The Devil, thinking he had nothing to lose, jumped up into the tree to retrieve an apple. As soon as he did, Jack placed crosses all around the trunk of the tree, thus trapping the Devil once again. This time, Jack made the Devil promise that he would not take his soul when he finally died. Seeing no way around his predicament, the Devil grudgingly agreed.

When Stingy Jack eventually passed away several years later, he went to the Gates of Heaven, but was refused entrance because of his life of drinking and because he had been so tight-fisted and deceitful. So, Jack then went down to Hell to see the Devil and find out whether it were possible to gain entrance into the depths of Hell, but the Devil kept the promise that had been made to Jack years earlier, and would not let him enter.

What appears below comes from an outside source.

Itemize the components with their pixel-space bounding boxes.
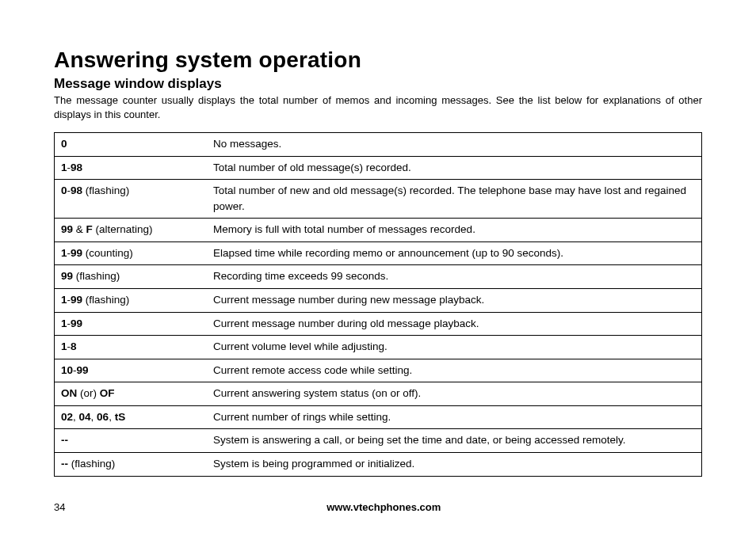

"But where can I go?" asked Jack.

"Back to where you came from!" replied the Devil.

The way back was windy and very dark. Stingy Jack pleaded with the Devil to at least provide him with a light to help find his way. The Devil, as a final gesture, tossed Jack an ember straight from the fires of Hell. Jack placed the ember in a hollowed-out turnip...one of Jack's favorite foods which he always carried around with him whenever he could steal one. From that day forward, Stingy Jack has been doomed to roam the earth without a resting place and with only his lit turnip to light the way in the darkness.